I understand your way of thinking now, but I have a better theory. A few days prior to that, the Russians shot down a passenger plane with a surface-to-air missile. What are the chances that North Korea, Russia’s closest ally in its war in Europe, has also shot down another passenger plane using a SAM? Apparently, they’re quite high. The two planes share many similarities: both have exactly two turbofan engines, both are operated by two pilots, and both carry passengers. This likely wasn’t an isolated incident - many things seem to be going wrong in the world lately.
Sure, and NK managed to only hit the wheels.
Or maybe "No flaps, no gear" is a clear indication of hydraulic failure, something that's driven by the same hydraulic system, and which seems to fail the same way.
It is entirely possible to have two aircraft suffer hydraulic (or electric or propulsion) within a short period. Since those systems are complex, distributed and redundant, such time-coincident failures mean very little. What
would mean something is if the
same component failed. Unless you have evidence that the same component failed, noticing that two hydraulic failure occurred would be spurious hypothesis. (Analogy: three people die of heart failure means nothing; one was a congenital malformation, one a heart attack, one a valve failure. Nothing to see there!)

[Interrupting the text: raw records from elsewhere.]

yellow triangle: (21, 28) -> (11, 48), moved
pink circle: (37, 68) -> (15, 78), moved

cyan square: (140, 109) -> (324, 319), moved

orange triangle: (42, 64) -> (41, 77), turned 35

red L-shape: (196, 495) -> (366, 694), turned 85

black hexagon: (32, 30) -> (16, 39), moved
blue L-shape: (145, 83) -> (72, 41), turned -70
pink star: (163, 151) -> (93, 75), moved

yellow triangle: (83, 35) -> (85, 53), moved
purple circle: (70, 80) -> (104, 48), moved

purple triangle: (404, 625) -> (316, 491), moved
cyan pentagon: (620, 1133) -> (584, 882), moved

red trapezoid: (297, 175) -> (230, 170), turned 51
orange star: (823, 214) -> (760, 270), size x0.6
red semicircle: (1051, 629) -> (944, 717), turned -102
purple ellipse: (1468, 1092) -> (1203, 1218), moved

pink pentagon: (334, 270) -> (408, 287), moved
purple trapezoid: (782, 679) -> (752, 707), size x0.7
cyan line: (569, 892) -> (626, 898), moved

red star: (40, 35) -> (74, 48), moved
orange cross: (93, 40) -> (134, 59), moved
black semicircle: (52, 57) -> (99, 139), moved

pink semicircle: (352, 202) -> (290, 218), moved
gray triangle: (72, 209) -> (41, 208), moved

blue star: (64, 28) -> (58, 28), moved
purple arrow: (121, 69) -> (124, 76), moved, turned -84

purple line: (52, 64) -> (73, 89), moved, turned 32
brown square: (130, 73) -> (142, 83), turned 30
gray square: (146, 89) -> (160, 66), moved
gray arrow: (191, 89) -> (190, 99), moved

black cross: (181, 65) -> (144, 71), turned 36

Since hydraulic systems are flight critical, there are more than one independent hydraulic systems.
I am aware of one airliner that suffered catastrophic failure of all
three independent hydraulic systems: ua232. There the dicy10's central rear engine spewed turbine blades, and cut all three systems in the tail section. The only working controls were the two wing engine thrust controls, and the plane could only turn right. Stunningly the three pilots (one deadheading) managed to hit an airfield. In later simulations nobody else managed that.
The ua232 saga is well worth understanding. Ignore the Hollywood film, concentrate on "The Crash of United Flight 232 by Capt. Al Haynes"
http://www.iamcraig.com/files/2010/11/al_haynes_united_232.pdf I first read that over 30 years ago on usenet, and my hair stood on end.
It still does whenever I reread it. By comparison Sullenberger's ditching into the Hudson was very very boring!